Quel est le rôle des expertises psychiatriques dans la constatation de l’irresponsabilité ?
Les expertises psychiatriques ou psychologiques sont d’une importance centrale lors de l’évaluation judiciaire de l’irresponsabilité. Elles doivent fournir au tribunal une base de décision solide concernant l’existence, chez la personne mise en cause, au moment des faits, de troubles pertinents de la capacité intellectuelle ou d’autocontrôle. Ces expertises prennent en compte les données médicales, l’anamnèse, le déroulé des faits ainsi que le comportement avant, pendant et après l’infraction. Elles comportent, en plus d’un diagnostic détaillé, une appréciation juridique sur la capacité de l’auteur de comprendre l’injustice de l’acte ou d’agir en conséquence. Le tribunal n’est pas lié par l’expertise mais doit motiver de façon substantielle tout écart avec l’avis de l’expert.

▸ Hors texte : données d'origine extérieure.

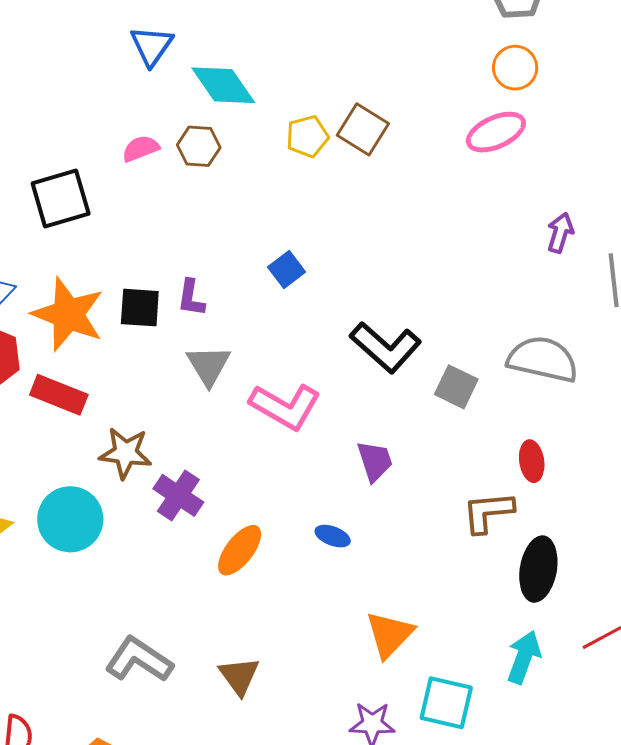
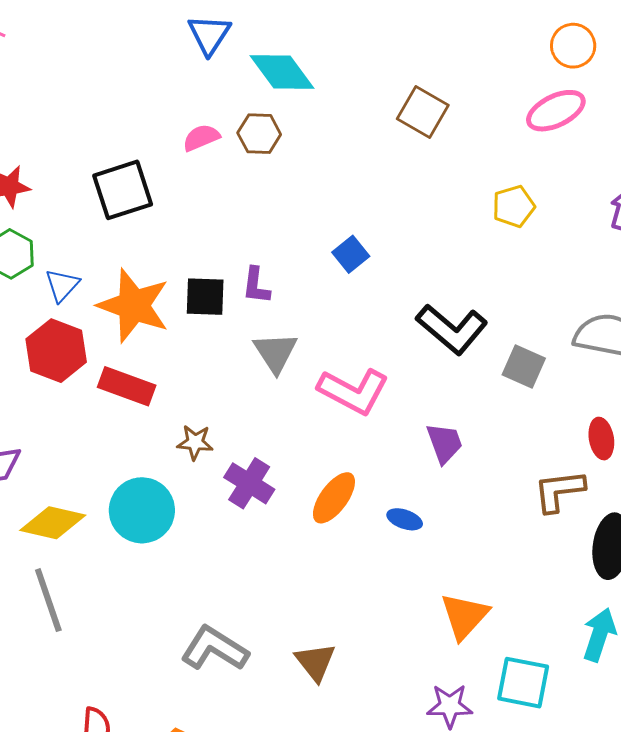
yellow pentagon: (307, 136) -> (514, 206), moved
brown star: (125, 453) -> (195, 442), size x0.7
orange ellipse: (240, 550) -> (334, 498), moved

L’irresponsabilité est-elle identique à la responsabilité pénale diminuée ?
L’irresponsabilité et la responsabilité pénale diminuée sont deux notions juridiquement distinctes. L’irresponsabilité au sens du § 20 StGB signifie que la personne concernée n’encourt aucune culpabilité au moment des faits et n’est donc pas punissable pénalement. Une responsabilité pénale diminuée selon § 21 StGB existe lorsque la capacité du délinquant à comprendre l’injustice de son acte ou à agir en fonction de cette compréhension est fortement, mais non totalement, altérée. Dans ce cas, l’auteur reste pénalement responsable, mais le tribunal peut atténuer la peine. La distinction se fonde sur l’expertise médicale et psychologique et est déterminante pour la conséquence juridique.
L’irresponsabilité peut-elle être écartée si l’auteur s’est lui-même mis dans cet état ?
Lorsqu’une personne se met intentionnellement ou par négligence dans un état d’irresponsabilité — par exemple suite à la consommation de toxiques, de médicaments ou de drogues — s’applique, sous certaines conditions, le principe dit de « actio libera in causa ». Cela signifie que l’irresponsabilité au sens du § 20 StGB ne s’applique pas si l’auteur a volontairement provoqué cet état pour commettre l’infraction, ou si la commission de l’acte était au moins prévisible et évitable. Le tribunal examine alors si l’auteur disposait encore d’une marge de manœuvre au moment de l’infraction et dans quelle mesure l’état imputable à lui-même a été causal. La portée de cette règle requiert cependant une analyse juridique nuancée et un examen approfondi des faits.